I've looked at some of the presentations form WWDC 2010 and also read most of the documents on blocks and concurrency and have a couple of questions regarding using blocks with serial queues in Grand Central Dispatch. I have an iOS 4 project that has a scrollview and a dictionary of image information - urls to the images and so on. I want to use GCD and blocks to download the images and put them in my scrollview thus not blocking the main thread. I have writen the following code which seems to work:

for (NSDictionary* dict in images)
 {

      dispatch_async(image_queue, ^{

           NSString* urlString = [dict objectForKey:@"url"];
           NSURL* url = [NSURL URLWithString:urlString];
           NSData* imageData = [[NSData alloc] initWithContentsOfURL:url];
           UIImage* image = [UIImage imageWithData:imageData];
                    UIImageView* imageView = // initialize imageView with image;      

           dispatch_async(dispatch_get_main_queue(), ^{

                [self.scrollView addSubview:imageView];

           });

           [imageData release];

      });



 }

I have two questions:

  1. According to the concurrency guide I should not capture variables from the enclosing scope that are non scalar types - in my code I capture dict which is an NSDictionary* object. If I am not allowed to capture it, how should I then write the code? Does a block only capture variables from the enclosing scope that are actually used?

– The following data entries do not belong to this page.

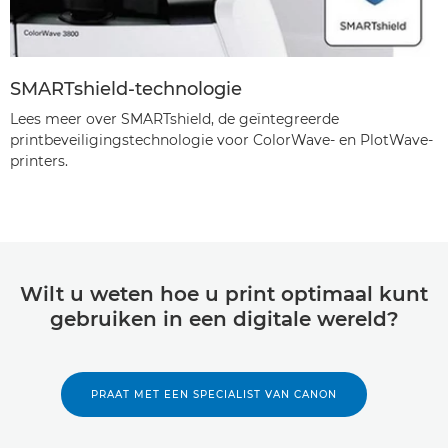
SMARTshield-technologie
Lees meer over SMARTshield, de geïntegreerde
printbeveiligingstechnologie voor ColorWave- en PlotWave-
printers.
Wilt u weten hoe u print optimaal kunt
gebruiken in een digitale wereld?
PRAAT MET EEN SPECIALIST VAN CANON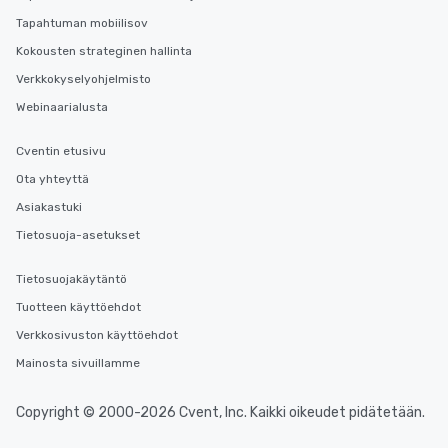
Tapahtuman mobiilisov
Kokousten strateginen hallinta
Verkkokyselyohjelmisto
Webinaarialusta
Cventin etusivu
Ota yhteyttä
Asiakastuki
Tietosuoja-asetukset
Tietosuojakäytäntö
Tuotteen käyttöehdot
Verkkosivuston käyttöehdot
Mainosta sivuillamme
Copyright © 2000-2026 Cvent, Inc. Kaikki oikeudet pidätetään.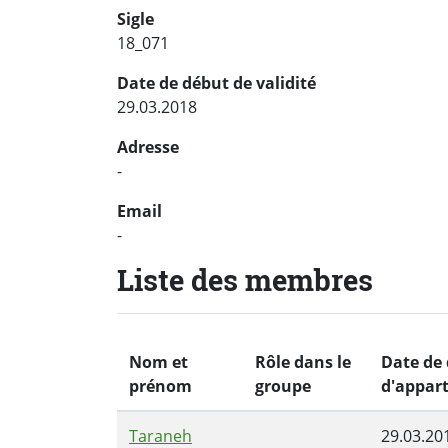
Sigle
18_071
Date de début de validité
29.03.2018
Adresse
-
Email
-
Liste des membres
Nom et
Rôle dans le
Date de
prénom
groupe
d'appar
Taraneh
29.03.20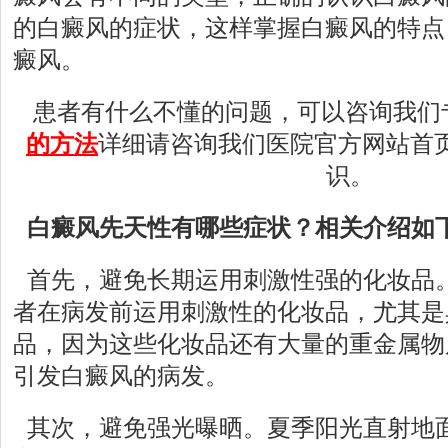
的白癜风的症状，这样掌握白癜风的特点
癜风。
患者有什么不懂的问题，可以咨询我们
的方法
详细请咨询我们医院官方网站首
识。
白癜风先天性有哪些症状？相关介绍如
首先，避免长期运用刺激性强的化妆品
者在病发前运用刺激性的化妆品，尤其是
品，因为这些化妆品还有大量的重金属物
引发白癜风的病发。
其次，避免强光曝晒。夏季阳光直射地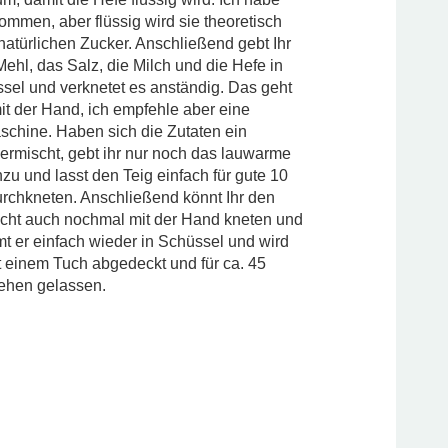
mmen, aber flüssig wird sie theoretisch
natürlichen Zucker. Anschließend gebt Ihr
ehl, das Salz, die Milch und die Hefe in
sel und verknetet es anständig. Das geht
mit der Hand, ich empfehle aber eine
chine. Haben sich die Zutaten ein
ermischt, gebt ihr nur noch das lauwarme
zu und lasst den Teig einfach für gute 10
rchkneten. Anschließend könnt Ihr den
eicht auch nochmal mit der Hand kneten und
 er einfach wieder in Schüssel und wird
t einem Tuch abgedeckt und für ca. 45
ehen gelassen.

  2. What happens if I leave the current ViewController before all the images are fetched through the serial dispatch queue? I don't think that they are aware that the ViewController that created them is gone so what happens when they execute the completion handler where I insert the image views into my scrollview on the main thread? Does it cause an error or what? And how can I cancel any remaining operations on the serial queue when my ViewController disappears?

Best regards,

+2  A: 
  1. While it's a niggling point, this is important to understanding what the concurrency guide is trying to tell you: Pointers are scalar types. So you can capture pointers inside of blocks all you want... BUT you have to be cognizant of the lifetime of the memory they point to! NSDictionary * is-a-kind-of id, and when you reference an id in a block, the runtime takes responsibility for retaining the id if the block is copied (which it is by dispatch_async()) and then releasing it when the block itself is deallocated. And yes, a block only captures variables that are referenced within it.

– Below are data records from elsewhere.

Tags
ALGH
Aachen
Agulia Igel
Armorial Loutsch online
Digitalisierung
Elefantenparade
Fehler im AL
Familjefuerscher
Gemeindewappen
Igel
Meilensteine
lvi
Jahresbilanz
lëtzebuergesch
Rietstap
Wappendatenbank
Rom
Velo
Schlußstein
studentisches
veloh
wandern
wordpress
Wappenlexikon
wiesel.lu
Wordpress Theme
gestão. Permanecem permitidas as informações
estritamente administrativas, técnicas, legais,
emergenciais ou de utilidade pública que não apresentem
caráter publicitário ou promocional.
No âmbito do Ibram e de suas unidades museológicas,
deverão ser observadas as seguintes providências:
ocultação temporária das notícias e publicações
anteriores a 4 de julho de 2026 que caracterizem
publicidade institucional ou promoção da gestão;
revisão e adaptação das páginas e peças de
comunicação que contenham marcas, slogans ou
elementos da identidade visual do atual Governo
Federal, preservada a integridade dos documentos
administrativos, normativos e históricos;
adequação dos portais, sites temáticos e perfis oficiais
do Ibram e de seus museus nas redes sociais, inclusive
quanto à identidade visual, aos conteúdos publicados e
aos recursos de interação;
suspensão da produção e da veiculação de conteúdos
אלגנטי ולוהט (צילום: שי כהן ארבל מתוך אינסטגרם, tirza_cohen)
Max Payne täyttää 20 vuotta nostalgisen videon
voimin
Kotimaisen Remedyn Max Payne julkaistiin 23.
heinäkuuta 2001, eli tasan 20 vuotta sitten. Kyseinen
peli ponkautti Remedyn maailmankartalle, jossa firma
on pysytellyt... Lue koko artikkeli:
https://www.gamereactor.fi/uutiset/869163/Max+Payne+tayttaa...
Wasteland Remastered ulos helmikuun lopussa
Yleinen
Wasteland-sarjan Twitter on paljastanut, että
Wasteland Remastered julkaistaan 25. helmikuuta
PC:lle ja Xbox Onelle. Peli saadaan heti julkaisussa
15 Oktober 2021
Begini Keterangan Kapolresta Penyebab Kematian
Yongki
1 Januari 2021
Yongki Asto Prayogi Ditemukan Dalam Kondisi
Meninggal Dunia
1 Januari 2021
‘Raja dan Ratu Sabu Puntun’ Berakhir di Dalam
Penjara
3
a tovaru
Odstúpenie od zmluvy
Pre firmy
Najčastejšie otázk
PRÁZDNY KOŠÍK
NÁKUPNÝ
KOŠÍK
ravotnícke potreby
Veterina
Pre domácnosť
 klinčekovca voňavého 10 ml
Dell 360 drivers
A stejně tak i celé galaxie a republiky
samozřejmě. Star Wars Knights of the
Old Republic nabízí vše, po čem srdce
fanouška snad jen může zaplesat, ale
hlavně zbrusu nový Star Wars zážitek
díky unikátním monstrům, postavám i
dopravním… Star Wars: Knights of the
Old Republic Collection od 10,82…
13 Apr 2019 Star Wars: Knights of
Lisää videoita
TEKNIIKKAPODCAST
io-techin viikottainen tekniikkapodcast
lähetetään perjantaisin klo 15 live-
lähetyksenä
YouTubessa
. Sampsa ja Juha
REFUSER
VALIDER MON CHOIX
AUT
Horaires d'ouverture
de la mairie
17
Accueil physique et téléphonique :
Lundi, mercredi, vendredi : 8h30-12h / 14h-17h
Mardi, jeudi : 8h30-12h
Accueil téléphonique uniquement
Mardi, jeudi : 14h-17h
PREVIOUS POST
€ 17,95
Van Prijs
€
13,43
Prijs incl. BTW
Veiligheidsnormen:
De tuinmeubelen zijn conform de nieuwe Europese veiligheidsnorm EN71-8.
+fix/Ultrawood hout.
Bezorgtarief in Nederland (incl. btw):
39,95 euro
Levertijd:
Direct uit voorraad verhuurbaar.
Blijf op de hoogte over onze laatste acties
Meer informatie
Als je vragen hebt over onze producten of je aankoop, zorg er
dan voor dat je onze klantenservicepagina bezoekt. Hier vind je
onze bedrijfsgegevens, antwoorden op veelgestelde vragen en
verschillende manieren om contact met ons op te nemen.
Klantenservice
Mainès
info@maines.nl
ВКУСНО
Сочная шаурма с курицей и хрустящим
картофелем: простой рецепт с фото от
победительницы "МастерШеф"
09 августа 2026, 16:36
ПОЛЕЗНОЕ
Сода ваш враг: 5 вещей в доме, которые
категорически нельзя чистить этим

  2. Since you now know that the async block has done a retain on self, it should be clear(er) that (modulo memory management errors) your ViewController can't "disappear" until the block is done. So it's not going to crash -- but you're correct to note that you really want a way to cancel this kind of async work when you're not actually planning to use the results anymore. One simple-but-effective pattern is to put a test at the beginning of your async block that checks to see if the work should still be done.